Saved data entries
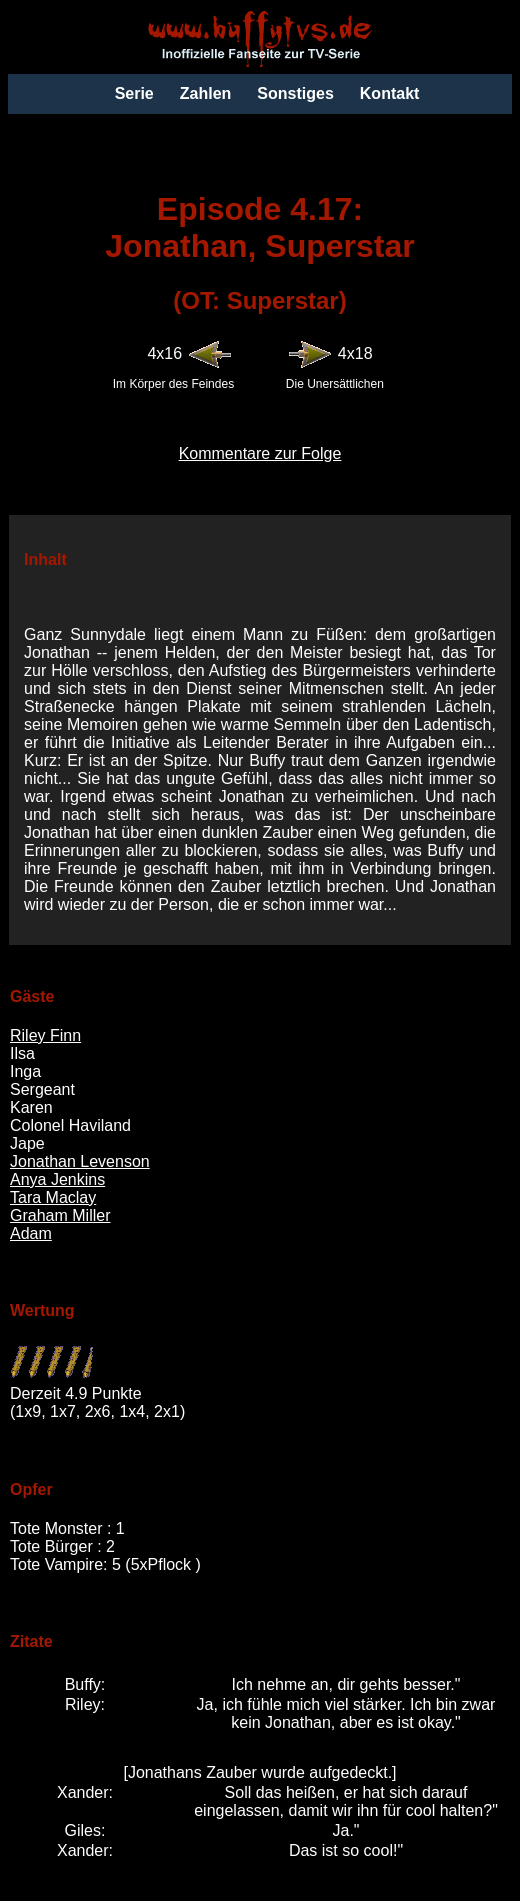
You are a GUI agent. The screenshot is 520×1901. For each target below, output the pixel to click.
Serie (134, 93)
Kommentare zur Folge (260, 453)
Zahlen (206, 93)
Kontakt (390, 93)
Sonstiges (295, 93)
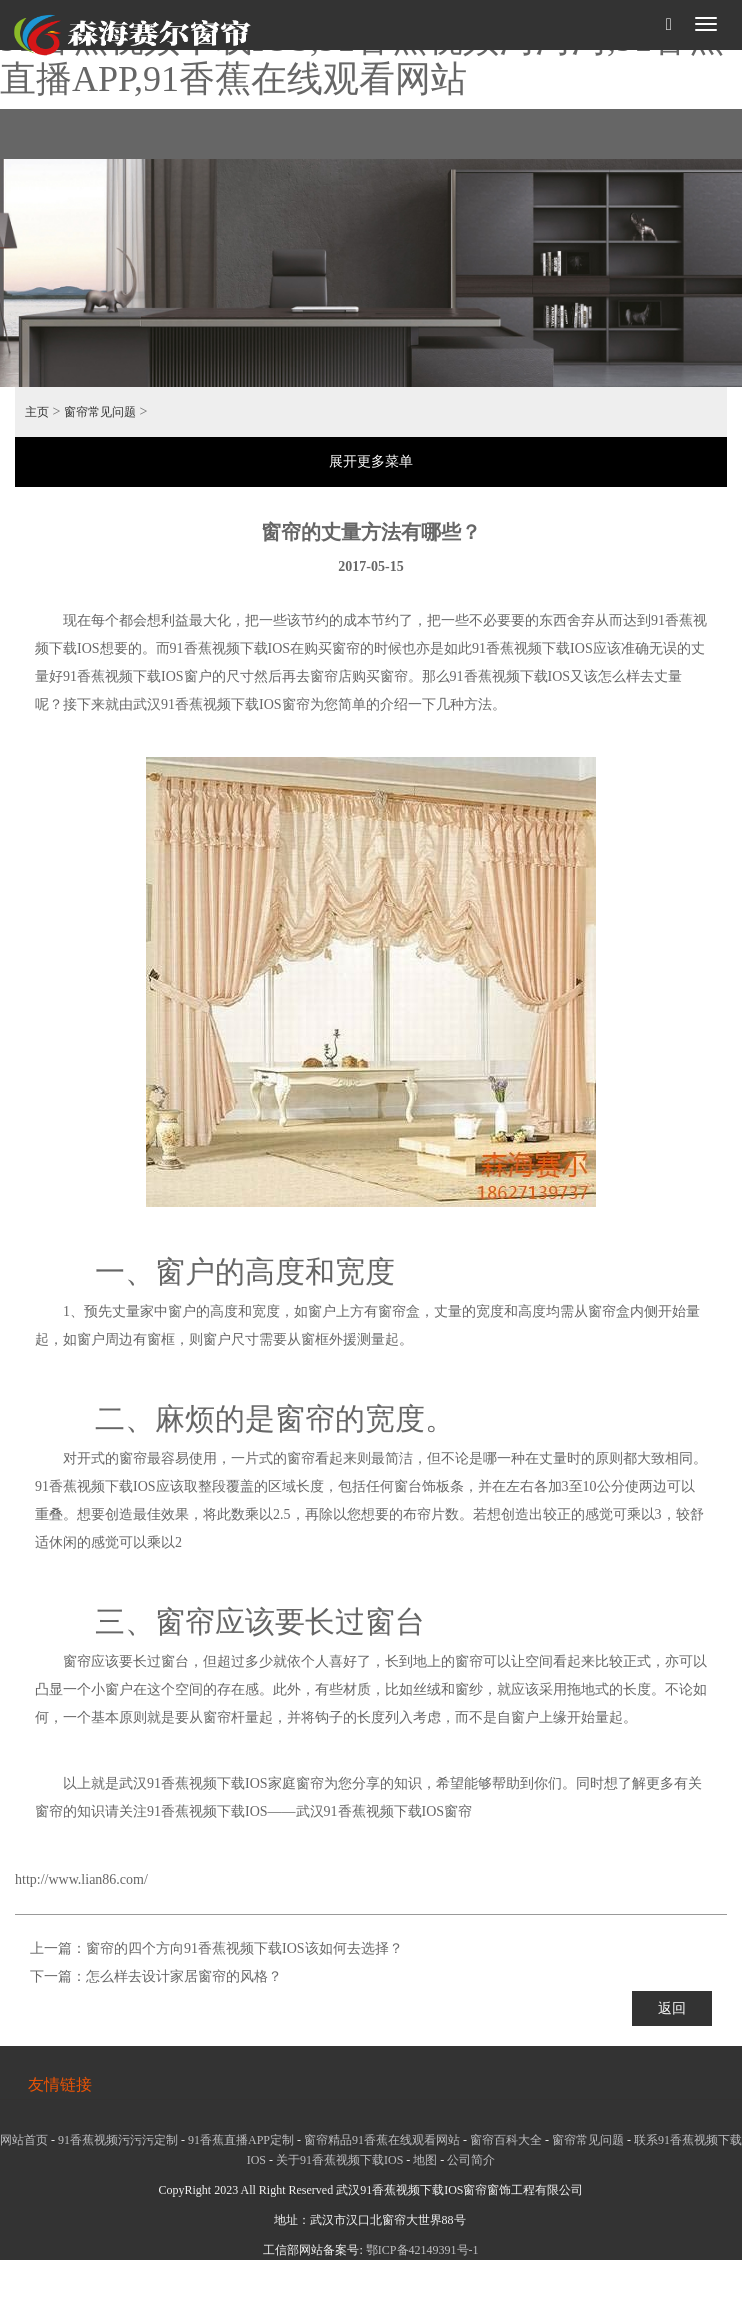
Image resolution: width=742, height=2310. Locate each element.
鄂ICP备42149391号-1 (422, 2250)
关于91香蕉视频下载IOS (339, 2160)
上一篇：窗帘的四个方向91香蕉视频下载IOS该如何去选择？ (216, 1948)
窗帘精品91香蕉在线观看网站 (382, 2140)
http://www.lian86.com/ (81, 1879)
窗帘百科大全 (506, 2140)
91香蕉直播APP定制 (241, 2140)
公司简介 (471, 2160)
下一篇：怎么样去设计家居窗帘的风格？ (156, 1976)
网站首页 (24, 2140)
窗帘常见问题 (100, 412)
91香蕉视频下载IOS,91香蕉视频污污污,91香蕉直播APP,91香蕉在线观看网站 (362, 59)
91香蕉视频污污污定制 (118, 2140)
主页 (37, 412)
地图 (425, 2160)
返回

What the task asks
If a line in the data above includes the string "each", copy it.

Task output
You are a GUI agent. The screenshot is 520×1901. For each target below, output the pixel to click.
Image resolution: width=742, height=2310. Locate each element.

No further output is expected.